Please use this identifier to cite or link to this item: http://scholarbank.nus.edu.sg/handle/10635/16723
Title: Memory, Reconciliation and Chosen Traumas: the Political Psychology of the Chinese State, Media and Public on Sino-Japanese Relations
Authors: GAO DEXIANG
Keywords: Sino-Japanese Relations, Memory, Reconciliation, Chosen Traumas, Political Psychology, Chinese Nationalism
Issue Date: 25-Feb-2009
Source: GAO DEXIANG (2009-02-25). Memory, Reconciliation and Chosen Traumas: the Political Psychology of the Chinese State, Media and Public on Sino-Japanese Relations. ScholarBank@NUS Repository.
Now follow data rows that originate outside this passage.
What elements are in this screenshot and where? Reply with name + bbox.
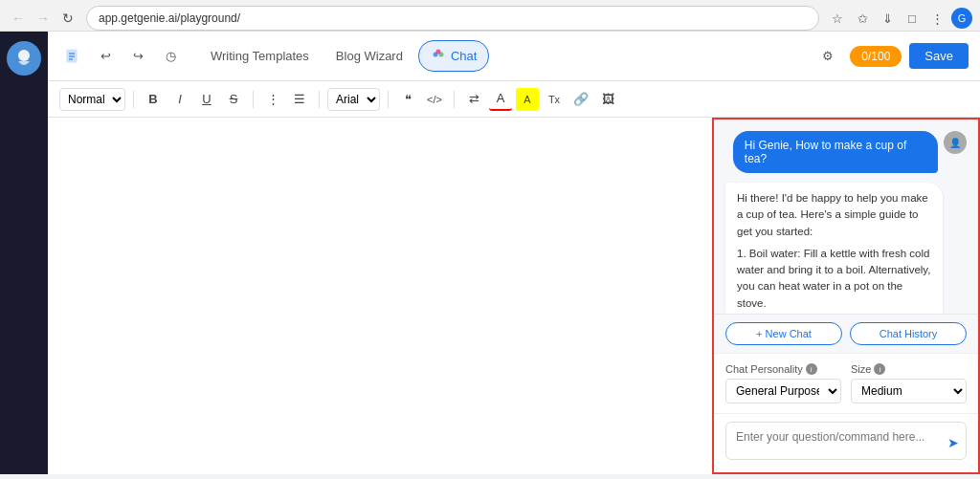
settings-button[interactable]: ⚙: [813, 42, 842, 71]
chat-tab-icon: [431, 47, 446, 65]
user-message-bubble: Hi Genie, How to make a cup of tea?: [733, 131, 938, 173]
chat-input[interactable]: [725, 422, 967, 460]
tab-chat[interactable]: Chat: [418, 40, 489, 72]
size-setting: Size i Medium Small Large: [851, 363, 967, 403]
bot-message-bubble: Hi there! I'd be happy to help you make …: [725, 183, 943, 314]
profile-avatar[interactable]: G: [951, 8, 972, 29]
chat-input-row: ➤: [714, 413, 978, 472]
link-button[interactable]: 🔗: [569, 88, 592, 111]
tab-blog-wizard[interactable]: Blog Wizard: [324, 43, 414, 69]
token-counter[interactable]: 0/100: [850, 46, 902, 67]
top-bar-icons: ↩ ↪ ◷: [59, 43, 184, 70]
italic-button[interactable]: I: [168, 88, 191, 111]
user-message-row: Hi Genie, How to make a cup of tea? 👤: [725, 131, 967, 173]
menu-icon[interactable]: ⋮: [926, 8, 947, 29]
chat-settings-row: Chat Personality i General Purpose Size …: [725, 363, 967, 403]
star-icon[interactable]: ✩: [852, 8, 873, 29]
reload-button[interactable]: ↻: [57, 8, 78, 29]
document-icon[interactable]: [59, 43, 86, 70]
chat-settings: Chat Personality i General Purpose Size …: [714, 353, 978, 413]
bullet-list-button[interactable]: ⋮: [261, 88, 284, 111]
send-button[interactable]: ➤: [947, 435, 959, 450]
tab-writing-templates[interactable]: Writing Templates: [199, 43, 321, 69]
numbered-list-button[interactable]: ☰: [288, 88, 311, 111]
size-select[interactable]: Medium Small Large: [851, 379, 967, 403]
bookmark-icon[interactable]: ☆: [827, 8, 848, 29]
chat-history-button[interactable]: Chat History: [850, 322, 967, 345]
code-button[interactable]: </>: [423, 88, 446, 111]
window-icon[interactable]: □: [902, 8, 923, 29]
user-avatar: 👤: [944, 131, 967, 154]
underline-button[interactable]: U: [195, 88, 218, 111]
bold-button[interactable]: B: [142, 88, 165, 111]
address-bar[interactable]: [86, 6, 819, 31]
redo-icon[interactable]: ↪: [124, 43, 151, 70]
personality-info-icon[interactable]: i: [806, 363, 817, 375]
chat-messages: Hi Genie, How to make a cup of tea? 👤 Hi…: [714, 120, 978, 314]
chat-input-wrapper: ➤: [725, 422, 967, 463]
undo-icon[interactable]: ↩: [92, 43, 119, 70]
content-area: Hi Genie, How to make a cup of tea? 👤 Hi…: [48, 118, 980, 474]
main-area: ↩ ↪ ◷ Writing Templates Blog Wizard Chat: [48, 32, 980, 474]
browser-actions: ☆ ✩ ⇓ □ ⋮ G: [827, 8, 972, 29]
quote-button[interactable]: ❝: [396, 88, 419, 111]
align-left-button[interactable]: ⇄: [462, 88, 485, 111]
editor-panel[interactable]: [48, 118, 712, 474]
browser-chrome: ← → ↻ ☆ ✩ ⇓ □ ⋮ G: [0, 0, 980, 32]
bot-step1-text: 1. Boil water: Fill a kettle with fresh …: [737, 246, 931, 312]
chat-actions-row: + New Chat Chat History: [714, 314, 978, 353]
forward-button[interactable]: →: [33, 8, 54, 29]
top-bar-right: ⚙ 0/100 Save: [813, 42, 969, 71]
chat-panel: Hi Genie, How to make a cup of tea? 👤 Hi…: [712, 118, 980, 474]
tab-chat-label: Chat: [451, 49, 477, 63]
history-icon[interactable]: ◷: [157, 43, 184, 70]
new-chat-button[interactable]: + New Chat: [725, 322, 842, 345]
nav-buttons: ← → ↻: [8, 8, 78, 29]
personality-label: Chat Personality i: [725, 363, 841, 375]
personality-setting: Chat Personality i General Purpose: [725, 363, 841, 403]
clear-format-button[interactable]: Tx: [543, 88, 566, 111]
format-select[interactable]: Normal: [59, 88, 125, 111]
image-button[interactable]: 🖼: [596, 88, 619, 111]
strikethrough-button[interactable]: S: [222, 88, 245, 111]
app-logo[interactable]: [7, 41, 41, 76]
font-color-button[interactable]: A: [489, 88, 512, 111]
svg-point-7: [435, 50, 440, 54]
highlight-button[interactable]: A: [516, 88, 539, 111]
back-button[interactable]: ←: [8, 8, 29, 29]
download-icon[interactable]: ⇓: [877, 8, 898, 29]
sidebar: [0, 32, 48, 474]
save-button[interactable]: Save: [909, 43, 969, 69]
size-label: Size i: [851, 363, 967, 375]
size-info-icon[interactable]: i: [874, 363, 885, 375]
svg-point-0: [18, 50, 30, 61]
separator-5: [454, 91, 455, 108]
bot-intro-text: Hi there! I'd be happy to help you make …: [737, 190, 931, 240]
separator-4: [388, 91, 389, 108]
top-bar: ↩ ↪ ◷ Writing Templates Blog Wizard Chat: [48, 32, 980, 81]
toolbar: Normal B I U S ⋮ ☰ Arial ❝ </> ⇄ A A Tx …: [48, 81, 980, 118]
separator-2: [253, 91, 254, 108]
separator-1: [133, 91, 134, 108]
app-container: ↩ ↪ ◷ Writing Templates Blog Wizard Chat: [0, 32, 980, 474]
user-message-text: Hi Genie, How to make a cup of tea?: [745, 139, 926, 165]
nav-tabs: Writing Templates Blog Wizard Chat: [199, 40, 489, 72]
personality-select[interactable]: General Purpose: [725, 379, 841, 403]
font-select[interactable]: Arial: [327, 88, 380, 111]
separator-3: [319, 91, 320, 108]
Abstract: Since 1972 when China and Japan established their formal diplomatic relationship, considerable ruptures and disputes have been haunting the reconciliation between these two countries. The increasing complexity of the differences between the Chinese state and public in dealing with Sino-Japanese relations indicates that the historical memory and how people perceive and respond to memory has become a crucial factor impeding the reconciliation. Notwithstanding the ideological and victory narrative that once suppressed the traumatic memory, the inherent suspicion of Japan still largely outweighs any positive attitude. Nevertheless, the prevailing negative attitude of the Chinese public is essentially the result of state narrative even if the Chinese government has actually been making salient efforts to ameliorate the relationship with Japan. Thus the central factor for the Chinese is chosen traumas, a mental representation transmitted at a trans-generational level of past historical events, varying with the three actors of state, media and public.